Tellement tranquille que quand on quitte la maison Poussin et moi, et aussi quand on revient, on attend d’avoir quitté notre petit quartier avant de mettre le volume de notre musique au maxxxxx comme on le fait toujours. Tsé du Ozzy Osbourne ou du Metallica le volume au fond dans ce petit quartier là, ça ne serait pas très apprécié hihi. Et oui, mon fils a les mêmes goûts musicaux que moi.
Oui, un changement énorme pour nous. C’est comme vivre dans un cirque pendant des années puis tout quitter pour s’installer dans une résidence de personnes âgées.
Un gros changement. Bénéfique en ta pour Poussin et moi.
Comme des enfants qui attendent impatiemment le jour de Noël, nous avons compté les dodos avant le grand jour du déménagement. Pour les gros événements de la vie, on fait toujours ça, on compte les dodos à partir du calendrier. Au début, nous avions encore 2 calendriers devant nous avant de partir.
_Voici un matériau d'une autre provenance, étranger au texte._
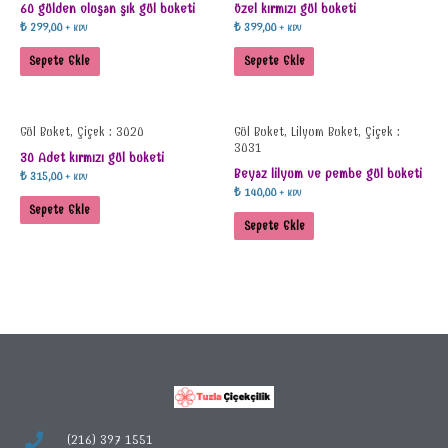
60 gülden oluşan şık gül buketi
özel kırmızı gül buketi
₺
299,00
₺
399,00
+ KDV
+ KDV
Sepete Ekle
Sepete Ekle
Gül Buket, Çiçek : 3020
Gül Buket, Lilyum Buket, Çiçek :
3031
30 Adet kırmızı gül buketi
Beyaz lilyum ve pembe gül buketi
₺
315,00
+ KDV
₺
140,00
+ KDV
Sepete Ekle
Sepete Ekle
(216) 397 1551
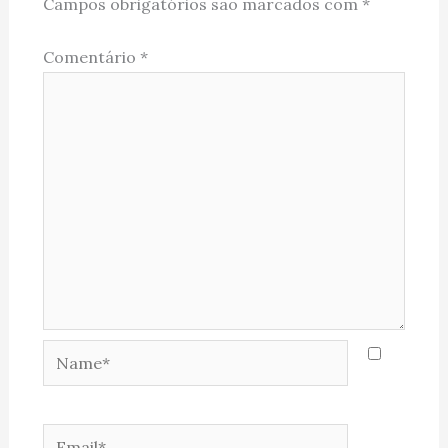
Campos obrigatórios são marcados com
*
Comentário
*
Name*
Email*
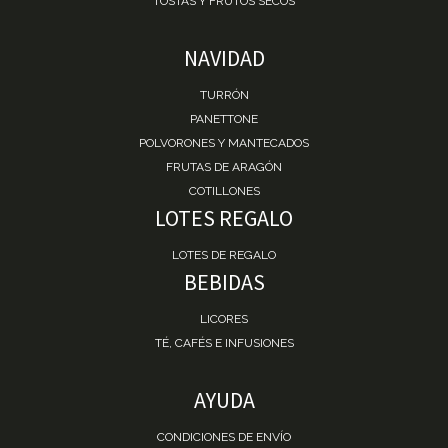
TOSTAS Y FRUTOS SECOS
NAVIDAD
TURRÓN
PANETTONE
POLVORONES Y MANTECADOS
FRUTAS DE ARAGÓN
COTILLONES
LOTES REGALO
LOTES DE REGALO
BEBIDAS
LICORES
TÉ, CAFÉS E INFUSIONES
AYUDA
CONDICIONES DE ENVÍO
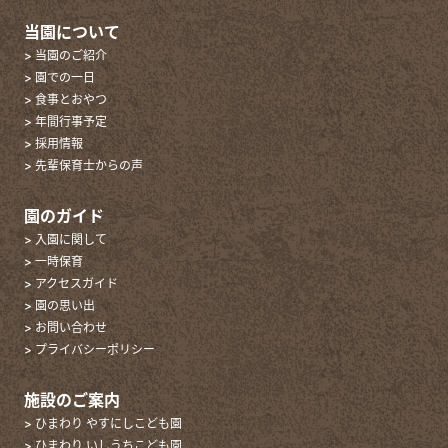
当園について
> 当園のご紹介
> 園での一日
> 食事とおやつ
> 年間行事予定
> 採用情報
> 先輩保育士からの声
園のガイド
> 入園に関して
> 一時保育
> アクセスガイド
> 園の思い出
> お問い合わせ
> プライバシーポリシー
施設のご案内
> ひまわり やすにしこども園
> ひまわり いしうちこども園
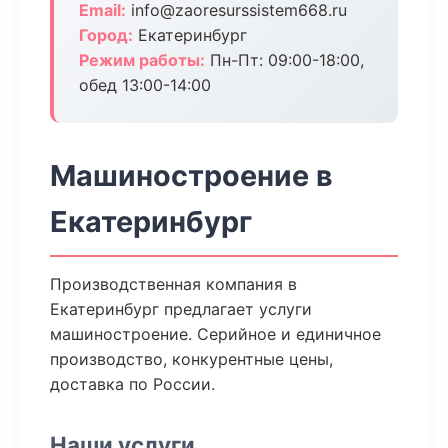
Email:
info@zaoresurssistem668.ru
Город:
Екатеринбург
Режим работы:
Пн-Пт: 09:00-18:00,
обед 13:00-14:00
Машиностроение в
Екатеринбург
Производственная компания в
Екатеринбург предлагает услуги
машиностроение. Серийное и единичное
производство, конкурентные цены,
доставка по России.
Наши услуги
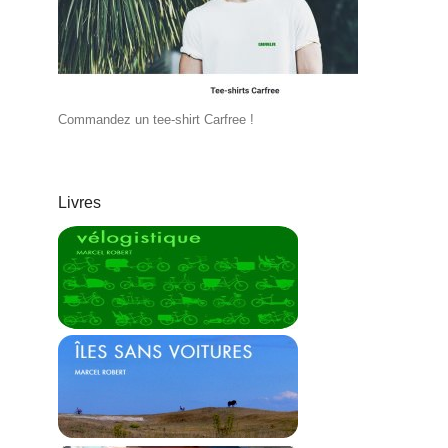
Commandez un tee-shirt Carfree !
Livres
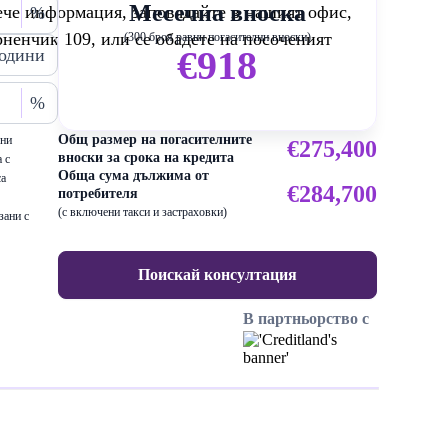
Месечна вноска
ече информация, заповядайте в нашият офис,
%
рненчик 109, или се обадете на посоченият
(300 броя равни погасителни вноски)
€918
одини
%
Общ размер на погасителните
ени
€275,400
вноски за срока на кредита
 с
Обща сума дължима от
са
€284,700
потребителя
(с включени такси и застраховки)
зани с
Поискай консултация
В партньорство с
Puis, lentement, nous sommes arrivés au dernier mois.
Le dernier calendrier.
Enfin.
Moi qui me trouvais nulle à chier il n'y a pas si longtemps encore parce que je n'arrivais pas à trouver une maison rapidement... Comme tout a changé!
C’est la preuve, chers amis, que même s’ils sont ÉNORMES et qu’on ne voit pas la lumière au bout du tunnel, eh bien les problèmes auxquels ont fait face dans la vie sont TEMPORAIRES. Même quand une situation difficile s’étire, que la solution se fait attendre, il ne faut jamais se décourager, il ne faut jamais abandonner.
Oui, quand ça va mal, t’as le droit de te rouler en tite boule dans un coin du salon, avec un conteneur de crème glacée choco et brailler ta vie, mais après la crise, tu te relèves et tu fonces. Et même si ça prend du temps, tu finiras toujours par gagner.
Je le sais. Parce que je l’ai vécu. Pendant mes recherches de maison, j'en ai traversé des périodes difficiles. Fatigue, découragment, etc. Mais j'ai une tête de cochon. Ça peut être payant dans la vie, avoir une tête de cochon. Et je vous dirai que si vous traversez une période difficile, je vous souhaite d'avoir et de garder votre tête de cochon. Vous allez en ressortir gagnant.
Rien n’est facile mais tout est possible dans la vie.
Donc…
Je terminerai avec une citation que j’aime beaucoup :
Lève-toi chaque matin avec détermination. Couche-toi le soir avec satisfaction.